Upon further inspection I realized that it indeed was Bruce Jenner. When I arrived in St. Louis, MO, I told my mother of this lackluster celebrity sighting.
“He was a Superman,” she said, referring to his Olympic Gold Medal wins.
“Yeah, now he’s a Kardashian,” I replied sarcastically.
Before Caitlyn Jenner came out to the world, this is how she was viewed in popular culture. She was less a former champion and more a dumb dad, a wealthier and less funny Ted Bundy from Married, With Children. At least that’s how every generation not alive in the 70s viewed her.
Those that witnessed Caitlyn’s Olympic triumphs had more literal context to base their option on than later generations. Which is why Caitlyn Jenner matters so much to not only the trans rights movement, but civil rights in general.
It’s difficult to accept change when you don’t feel it in your own world, your own reality. Could racist Southerner’s accept black Americans as equals pre-desegregation? It took seeing black Americans in their homes, schools and workplaces to realize they’re human—although many fought this, and some still are.
The same can be sad for gay Americans. Before Ellen DeGeneres, many people had never met a gay person. Hard at first, she remained honest and herself, and now she’s an essential part of our homes every afternoon on TV.

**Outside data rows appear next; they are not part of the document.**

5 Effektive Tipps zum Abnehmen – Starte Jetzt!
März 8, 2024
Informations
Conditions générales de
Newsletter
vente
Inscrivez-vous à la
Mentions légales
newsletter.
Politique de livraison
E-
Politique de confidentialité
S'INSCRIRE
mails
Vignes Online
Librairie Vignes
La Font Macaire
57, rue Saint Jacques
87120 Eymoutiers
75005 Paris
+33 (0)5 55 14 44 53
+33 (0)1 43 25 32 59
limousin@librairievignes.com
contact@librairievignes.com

It takes something or someone unfamiliar to become part of the familiar for change to occur. For older Americans, seeing their “Superman” looking beautiful as a woman at the ESPY Awards will be the same as watching Ellen come out, seeing Ryan White battle AIDS, watching Billie Jean King beat Bobby Riggs, or hearing Martin Luther King, Jr. deliver his “I Have a Dream” speech.

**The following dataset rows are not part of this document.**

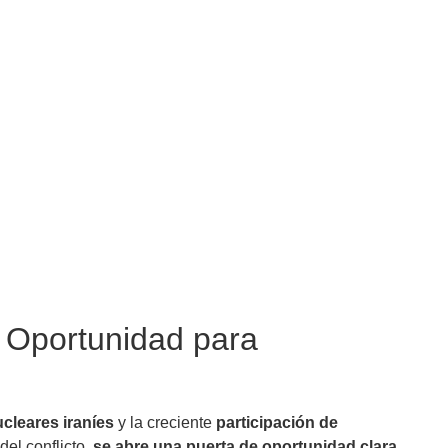
e Oportunidad para
ucleares iraníes
y la creciente
participación de
el conflicto,
se abre una puerta de oportunidad clara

As Jenner said, you can make fun of her, question her motives, but you can’t deny the impact someone of her caliber, which includes the Kardashian part of her story, will have on trans acceptance in the United States.
Heroes aren’t chosen, they’re made over time. Caitlyn Jenner’s life, from Olympian to Kardashian, amounts to many things, including a healthy dose of white privilege. Jenner on Keeping Up with the Kardashians proved the infallibility of people who are formerly lauded as champions or a “Superman.” Who would have guessed that the former Superman would become the Superwoman she was always meant to be? We, young and old, cis and trans alike, are better off as a country for seeing her story unfold.